Library | Multi-AZ Enabled? | Recovery Time |
---|---|---|
iosredis |
No | 102s |
redis-py-cluster |
No | 57s |
iosredis |
Yes | 338s |
redis-py-cluster |
Yes | 56s |
We are experiencing an increase of over 300% in recovery time when utilizing ioredis
and is over 6x the recovery time of redis-py-cluster
.
Here is the Gist of the two tests executed by the AWS agent, and below is the full correspondence with them.
Please let me know if there is any additional information that can help with resolving the issue, thanks.
In order to test this I reproduced this scenario in the test environment using the following setup :
Client library : ioredis
$ npm list
ec2-user@ /home/ec2-user
└── [email protected]
Created 2 Cluster mode enabled clusters with below configuration :
test-redis-multi-az
===============
Engine version : 4.0.10
Node type : t3.small
multiAZEnabled : true
clusterEnabled": true
test-redis-multi-az-disabled
=======================
Engine version : 4.0.10
Node type : t3.small
multiAZEnabled : false
clusterEnabled": true
Below is the sample io redis program I used : test.js
var Redis = require("ioredis");
var cluster = new Redis.Cluster([{
port: 6379,
host: "<configuration-endpoint>",
maxRedirections : 16,
retryDelayOnFailover : 1000,
}]);
cluster.incr("key1");
cluster.get("key1", function(err, res) {
console.log ('GET RESULT ==>' + res);
process.exit();
});
The test.js code basically increments the key1's value to test write and then read the key1 to test Read operation.

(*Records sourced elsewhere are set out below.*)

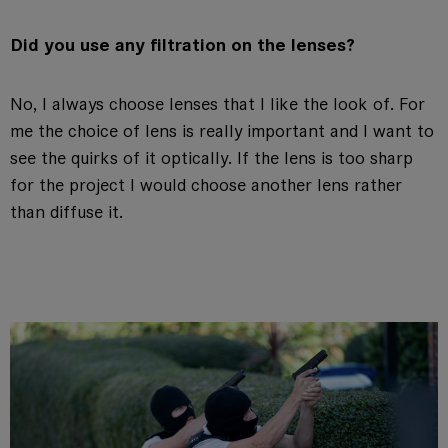
Did you use any filtration on the lenses?
No, I always choose lenses that I like the look of. For
me the choice of lens is really important and I want to
see the quirks of it optically. If the lens is too sharp
for the project I would choose another lens rather
than diffuse it.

I used cluster configuration endpoint during the tests. Then I run while loop to call test.js during the Manual Test Failover for the ElastiCache Redis Cluster
Execute test.js -> while true ; do date ; node test.js ; sleep 1; done
Below are the test results :
IO REDIS -> Failover test
========
test-redis-multi-az -> Time taken to recover -> 5 minutes and 38 seconds
Sat Nov 6 10:02:26 UTC 2021
[ioredis] Unhandled error event: ClusterAllFailedError: Failed to refresh slots cache.

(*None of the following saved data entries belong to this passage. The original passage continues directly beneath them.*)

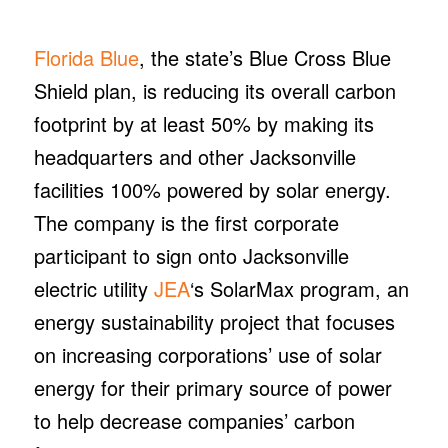
Florida Blue
, the state’s Blue Cross Blue
Shield plan, is reducing its overall carbon
footprint by at least 50% by making its
headquarters and other Jacksonville
facilities 100% powered by solar energy.
The company is the first corporate
participant to sign onto Jacksonville
electric utility
JEA
‘s SolarMax program, an
energy sustainability project that focuses
on increasing corporations’ use of solar
energy for their primary source of power
to help decrease companies’ carbon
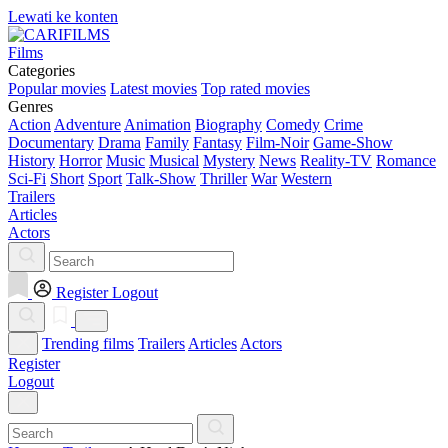
Lewati ke konten
Films
Categories
Popular movies
Latest movies
Top rated movies
Genres
Action
Adventure
Animation
Biography
Comedy
Crime
Documentary
Drama
Family
Fantasy
Film-Noir
Game-Show
History
Horror
Music
Musical
Mystery
News
Reality-TV
Romance
Sci-Fi
Short
Sport
Talk-Show
Thriller
War
Western
Trailers
Articles
Actors
Register
Logout
Trending films
Trailers
Articles
Actors
Register
Logout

at tryNode (/home/ec2-user/node_modules/ioredis/built/cluster/index.js:396:31)
at /home/ec2-user/node_modules/ioredis/built/cluster/index.js:413:21
at /home/ec2-user/node_modules/ioredis/built/cluster/index.js:671:24
at run (/home/ec2-user/node_modules/ioredis/built/utils/index.js:157:22)
at tryCatcher (/home/ec2-user/node_modules/standard-as-callback/built/utils.js:12:23)

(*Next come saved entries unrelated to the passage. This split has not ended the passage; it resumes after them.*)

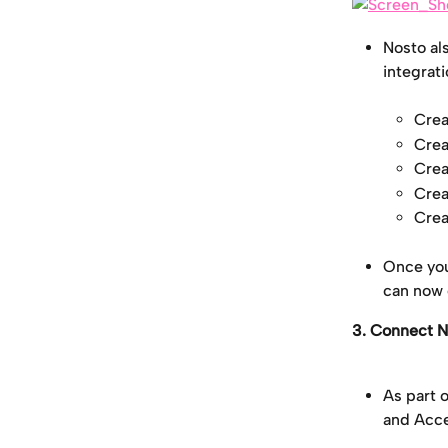
Nosto als
integrat
Crea
Crea
Crea
Crea
Crea
Once you
can now 
3. Connect N
As part 
and Acce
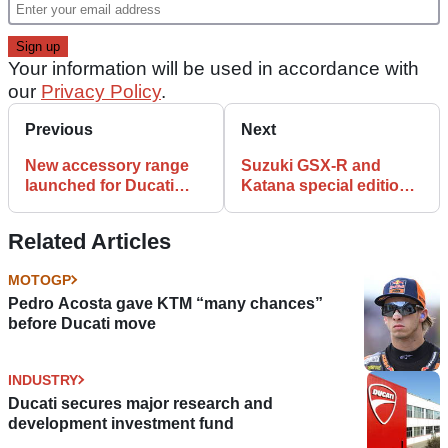
Your information will be used in accordance with
our
Privacy Policy
.
Previous
Next
New accessory range
Suzuki GSX-R and
launched for Ducati
Katana special edition
Diavel V4
watches
Related Articles
MOTOGP
Pedro Acosta gave KTM “many chances”
before Ducati move
INDUSTRY
Ducati secures major research and
development investment fund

at /home/ec2-user/node_modules/standard-as-callback/built/index.js:33:51
at processTicksAndRejections (node:internal/process/task_queues:96:5)
Sat Nov 6 10:08:04 UTC 2021
---
test-redis-multi-az-disabled -> Time taken to recover -> 1 minute and 42 seconds
Sat Nov 6 10:15:20 UTC 2021
[ioredis] Unhandled error event: ClusterAllFailedError: Failed to refresh slots cache.
at tryNode (/home/ec2-user/node_modules/ioredis/built/cluster/index.js:396:31)
at /home/ec2-user/node_modules/ioredis/built/cluster/index.js:413:21
at /home/ec2-user/node_modules/ioredis/built/cluster/index.js:671:24
at run (/home/ec2-user/node_modules/ioredis/built/utils/index.js:157:22)
at tryCatcher (/home/ec2-user/node_modules/standard-as-callback/built/utils.js:12:23)
at /home/ec2-user/node_modules/standard-as-callback/built/index.js:33:51
at processTicksAndRejections (node:internal/process/task_queues:96:5)
Sat Nov 6 10:17:02 UTC 2021
The above test concurs with your finding that Cluster mode enabled clusters with multi AZ enabled is taking longer time to recover when we are doing test failover operation however in order to isolate if the issue is specific to IOREDIS client library I tested the same with python library -> RedisCluster however to my surprise the results where completely different.
Below are the results using python library RedisCluster
RedisCluster
=============
test-redis-multi-az -> Failover test -> Time taken to recover 0 minutes and 56 seconds
021-11-06 10:28:19,729 [setThread] [INFO ] Setting mykey with value "Nov 06 2021 10:28:19"
2021-11-06 10:28:19,729 [getThread] [INFO ] got mykey value: Nov 06 2021 10:28:19
2021-11-06 10:28:19,830 [getThread] [ERROR ] ConnectionError
Traceback (most recent call last):
File "/home/ec2-user/.local/lib/python3.7/site-packages/rediscluster/client.py", line 631, in
raise ConnectionError(SERVER_CLOSED_CONNECTION_ERROR)
redis.exceptions.ConnectionError: Connection closed by server.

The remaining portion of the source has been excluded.